Today, the ruins of a castle are on one shoulder of the hill, while a small church sits right on its top. I will show you the church in my next post, but here are some pictures of our visit to the castle.
Zoomed in view from where we left the car at the bottom of the hill:
The curved wall you see to the left is where a café is situated at the entrance to the castle. We had coffee and cake there in the sun:
Inside the castle (or, what's left of it) we had several options where to go first. We chose downstairs to where storage rooms and prison cells once were.
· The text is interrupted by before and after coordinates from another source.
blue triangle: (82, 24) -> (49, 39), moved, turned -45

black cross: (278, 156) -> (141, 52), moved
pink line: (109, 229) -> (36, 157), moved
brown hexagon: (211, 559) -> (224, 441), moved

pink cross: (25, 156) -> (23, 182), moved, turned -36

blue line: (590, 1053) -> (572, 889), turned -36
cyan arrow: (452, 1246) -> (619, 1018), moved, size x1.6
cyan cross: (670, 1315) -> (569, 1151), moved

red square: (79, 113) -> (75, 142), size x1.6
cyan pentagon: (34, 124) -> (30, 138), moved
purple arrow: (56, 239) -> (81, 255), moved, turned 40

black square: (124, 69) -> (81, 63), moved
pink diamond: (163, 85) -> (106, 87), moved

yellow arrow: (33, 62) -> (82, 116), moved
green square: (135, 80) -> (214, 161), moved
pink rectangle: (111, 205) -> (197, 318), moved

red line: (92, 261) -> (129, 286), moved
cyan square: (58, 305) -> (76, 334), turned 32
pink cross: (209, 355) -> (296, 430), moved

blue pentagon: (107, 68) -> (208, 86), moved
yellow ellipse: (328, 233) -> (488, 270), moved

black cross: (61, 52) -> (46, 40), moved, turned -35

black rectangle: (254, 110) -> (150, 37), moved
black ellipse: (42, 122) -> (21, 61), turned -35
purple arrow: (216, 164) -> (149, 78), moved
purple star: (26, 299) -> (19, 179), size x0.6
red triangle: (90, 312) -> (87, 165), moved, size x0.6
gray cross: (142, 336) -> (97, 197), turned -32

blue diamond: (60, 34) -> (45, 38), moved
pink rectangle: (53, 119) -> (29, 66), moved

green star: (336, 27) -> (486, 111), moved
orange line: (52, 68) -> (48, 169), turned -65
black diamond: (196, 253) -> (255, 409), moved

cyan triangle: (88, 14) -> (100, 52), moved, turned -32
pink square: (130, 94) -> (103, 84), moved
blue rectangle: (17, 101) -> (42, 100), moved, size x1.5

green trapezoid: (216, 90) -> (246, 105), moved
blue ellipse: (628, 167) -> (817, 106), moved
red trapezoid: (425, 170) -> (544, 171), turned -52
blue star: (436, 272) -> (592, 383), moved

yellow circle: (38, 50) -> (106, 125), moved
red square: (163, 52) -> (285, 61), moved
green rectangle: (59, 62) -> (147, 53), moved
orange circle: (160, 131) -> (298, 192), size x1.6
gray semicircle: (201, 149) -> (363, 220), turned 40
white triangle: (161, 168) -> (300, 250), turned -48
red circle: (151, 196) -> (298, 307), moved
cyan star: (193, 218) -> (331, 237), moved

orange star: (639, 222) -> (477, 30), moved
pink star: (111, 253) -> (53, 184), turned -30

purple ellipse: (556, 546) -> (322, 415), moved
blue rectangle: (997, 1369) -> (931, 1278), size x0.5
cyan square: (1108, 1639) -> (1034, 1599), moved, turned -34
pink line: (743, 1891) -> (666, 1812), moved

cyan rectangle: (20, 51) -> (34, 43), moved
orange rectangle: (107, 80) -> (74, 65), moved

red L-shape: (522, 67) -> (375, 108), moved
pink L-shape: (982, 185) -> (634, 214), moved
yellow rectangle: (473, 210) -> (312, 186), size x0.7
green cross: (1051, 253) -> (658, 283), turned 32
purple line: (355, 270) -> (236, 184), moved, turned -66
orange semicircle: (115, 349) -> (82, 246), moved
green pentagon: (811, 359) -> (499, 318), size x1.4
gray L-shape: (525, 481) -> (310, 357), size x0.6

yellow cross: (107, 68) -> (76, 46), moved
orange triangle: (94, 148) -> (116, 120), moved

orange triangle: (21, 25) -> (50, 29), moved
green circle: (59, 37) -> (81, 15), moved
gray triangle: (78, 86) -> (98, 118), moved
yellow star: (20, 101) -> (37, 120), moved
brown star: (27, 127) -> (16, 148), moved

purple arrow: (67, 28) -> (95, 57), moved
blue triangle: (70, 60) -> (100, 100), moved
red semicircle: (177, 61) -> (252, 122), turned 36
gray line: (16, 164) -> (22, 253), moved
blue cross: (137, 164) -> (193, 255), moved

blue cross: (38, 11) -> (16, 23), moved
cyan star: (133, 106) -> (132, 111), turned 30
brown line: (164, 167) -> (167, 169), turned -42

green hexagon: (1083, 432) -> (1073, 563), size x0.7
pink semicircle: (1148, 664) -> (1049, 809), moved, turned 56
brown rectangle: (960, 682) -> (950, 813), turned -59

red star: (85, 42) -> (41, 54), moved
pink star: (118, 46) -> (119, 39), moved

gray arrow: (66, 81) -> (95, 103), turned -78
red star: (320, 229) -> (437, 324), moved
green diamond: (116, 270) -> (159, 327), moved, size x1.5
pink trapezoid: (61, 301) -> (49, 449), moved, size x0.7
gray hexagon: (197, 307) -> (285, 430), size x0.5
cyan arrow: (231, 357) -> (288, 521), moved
Back up the stairs, and a walk along the walls:
Inside one of the buildings was this room where receptions are held and weddings can take place:
The gateway on the picture below leads back out of the castle. A last look back before we were going to walk up the rest of the way to the top of the hill and the church.
A bit of history: Building here was started around the year 1200, although the area had settlements long before that time. The surrounding area was subject to much warfare, plundering and bloodshed, but the castle itself was never attacked. Twice in its long history (in 1648 and 1796) it was briefly occupied by French troops. In 1865, lightning struck the castle and caused large partsto burn down. It lay in ruins after that, still belonging to the same family, the Counts of Rechberg, until in 1986 a man from nearby Göppingen, Hans Bader, bought it from them.
Mr. Bader was a rich leather manufacturer with a keen interest in historical buildings. He wanted to make sure the ruins were being restored where possible and kept accessible to the public. Although he died in 2006, the place is still run by the Hans Bader Foundation. Admission is 2 Euros for adults and 1 Euro for children - really not much, especially considering how much there is to see and explore.